For that reason, by the time we started doing reading for classes in school, I was at an advanced level to the other kids. I also had a bit of a knack for being patient – sometimes more patient than the teachers! – so I helped another kid in my class with his reading, because he had dyslexia and/or learning difficulties. I'm vague about this, before I was too young to really understand it (about 9/10 years old) and it wasn't talked a lot back then. Some teachers just thought those with such challenges were slow, were lazy, or didn't want to do the work. I remember that much, because I remember staying inside during break times to help him catch up with his reading. Not many of the teachers, or other students, liked it, but the kid I helped did. And he did great.

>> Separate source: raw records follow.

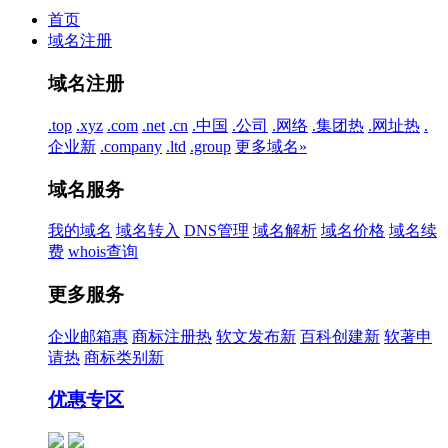
首页
域名注册
域名注册
.top
.xyz
.com
.net
.cn
.中国
.公司
.网络
.集团
热
.网址
热
.
企业
新
.company
.ltd
.group
更多域名»
域名服务
我的域名
域名转入
DNS管理
域名解析
域名价格
域名续
费
whois查询
更多服务
企业邮箱
惠
商标注册
热
软文发布
新
百科创建
新
软著申
请
热
商标类别
新
优惠专区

I'm pretty sure that's why I wasn't much of a reader growing up. Hard to believe, right? Well, I wasn't. I read Sweet Valley High books, Sherlock Holmes, and stuff the school made us read, but I wasn't voracious about it, like I am now. I think that's mostly because of the subject matter. I never really liked what was being given to us, or what was recommended reading for my age at the library. I guess, nowadays, you'd call me a mature reader. Back then, I just didn't have the time (between school work and home life) or the inclination (subject matter!) to be as passionate about books as I am now.

Now, I read approximate 300 books a year. That doesn't sound like a lot, to some people I know, who can read 500+ a year, but in between that, I read-to-review (which takes longer, because I write notes as I'm reading, and then have to process and type that all up when I'm done) for both Netgalley and Divine Magazine. I also write, as you probably know by now. I can write a book (say about 80k) in a month, if I had unlimited time. Since that's rare and maybe only happens once a year, I can write about 2-3 novels a year, all of which take time, planning, editing, repeated reading, and research. That all takes time. So, for me, 300 books a year is a lot.

And I LOVE it. I love getting to explore new stories, new worlds, new writing and new authors. And I love being able to write my own stories. It might have taken a while, but I found my passion in the end.